Records shown:
>>>>
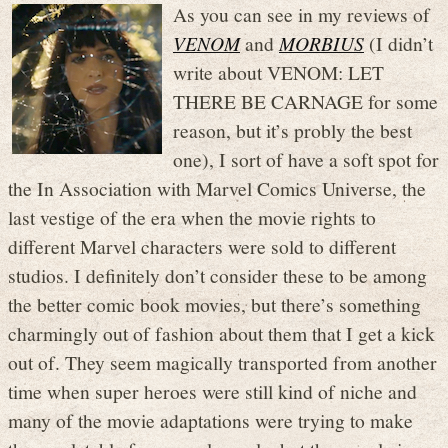
As you can see in my reviews of
VENOM
and
MORBIUS
(I didn’t
write about VENOM: LET
THERE BE CARNAGE for some
reason, but it’s probly the best
one), I sort of have a soft spot for
the In Association with Marvel Comics Universe, the
last vestige of the era when the movie rights to
different Marvel characters were sold to different
studios. I definitely don’t consider these to be among
the better comic book movies, but there’s something
charmingly out of fashion about them that I get a kick
out of. They seem magically transported from another
time when super heroes were still kind of niche and
many of the movie adaptations were trying to make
<<<<
Activity: The entries above are to be restated verbatim, with no pictures carried over.

Solution to this exercise:
As you can see in my reviews of
VENOM
and
MORBIUS
(I didn’t
write about VENOM: LET
THERE BE CARNAGE for some
reason, but it’s probly the best
one), I sort of have a soft spot for
the In Association with Marvel Comics Universe, the
last vestige of the era when the movie rights to
different Marvel characters were sold to different
studios. I definitely don’t consider these to be among
the better comic book movies, but there’s something
charmingly out of fashion about them that I get a kick
out of. They seem magically transported from another
time when super heroes were still kind of niche and
many of the movie adaptations were trying to make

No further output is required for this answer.